Tim Russert, Death and Success
On a daily basis, I write about, coach and teach leaders about creating their own brand of success, of making a career and life on your own terms. Lately, I’ve been thinking about death and the role it plays in creating a successful life.
Tim Russert, beloved host of Meet the Press and NBC’s top political analyst, last week dropped dead of a heart attack at age 58. On one hand, you could say that was an early, tragic death. On the other, the outpouring of love and respect from his family, colleagues and viewers is a testimony to something much more important – his was a life fully and well lived that will be long remembered.
A friend of mine lost his mom a few weeks back. Ari is the co-CEO of an extraordinary business based here in Ann Arbor, Zingermans. INC magazine published a cover story on Zingermans a few years back, naming them the Coolest Small Company in America. (Click on the following link if you want to read more about why MBA’s are getting off the fast track to work for this small company in Ann Arbor, MI.) My own father passed away three years ago this July, so Ari and I have been exchanging emails on our thoughts about death and success.
Ari wrote that his mom always lived in the present moment and died in a way that was true to who she was.

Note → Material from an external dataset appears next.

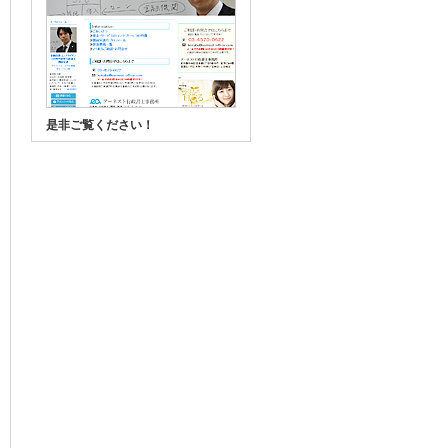
是非ご覧ください！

She passed away suddenly while on vacation in Israel, on the 60th anniversary of Israel’s independence, having worked passionately all her life for that nation’s right to self-determination. She pursued no fame or fortune in her 78 years, but rather believed in doing simple acts in service for the people and causes she cared about. Six hundred people showed up to her funeral.
Ari’s mom made me think of the many of stories of elderly Zen meditation masters who get up as normal one day and go about their regular routines, then quietly announce to the community in which they live, that the time has come for them to pass away. Come evening, they simply and peacefully pass into the night with their friends and students by their sides.
There are even stories of deeply saddened Zen students pleading with their dying teacher not to go just yet, but to give them a little more time to learn from him. And the Zen master agreeing to delay his death for a few days or even weeks until the students can pull it together! How amazing, how powerful, to seemingly be able to choose not only when but how you die. For me, it throws the definition of a successful life onto an entirely new spin.
I wrote to Ari that his description of his mom’s death is like another version of the Zen masters stories. Maybe, in the United States especially, we misunderstand the value of death. We use all our energy and technology and money to try to beat death, to delay it far past the natural timing of things, and to generally pretend that, if we're just smart enough, we really can get out of here alive. When perhaps the simplest, easiest, most gratifying thing we can do is to live a life true to who we are and fully in the present moment...and thereby in some strange way get some say, some choice, over how we die. That wouldn’t be a bad way to go.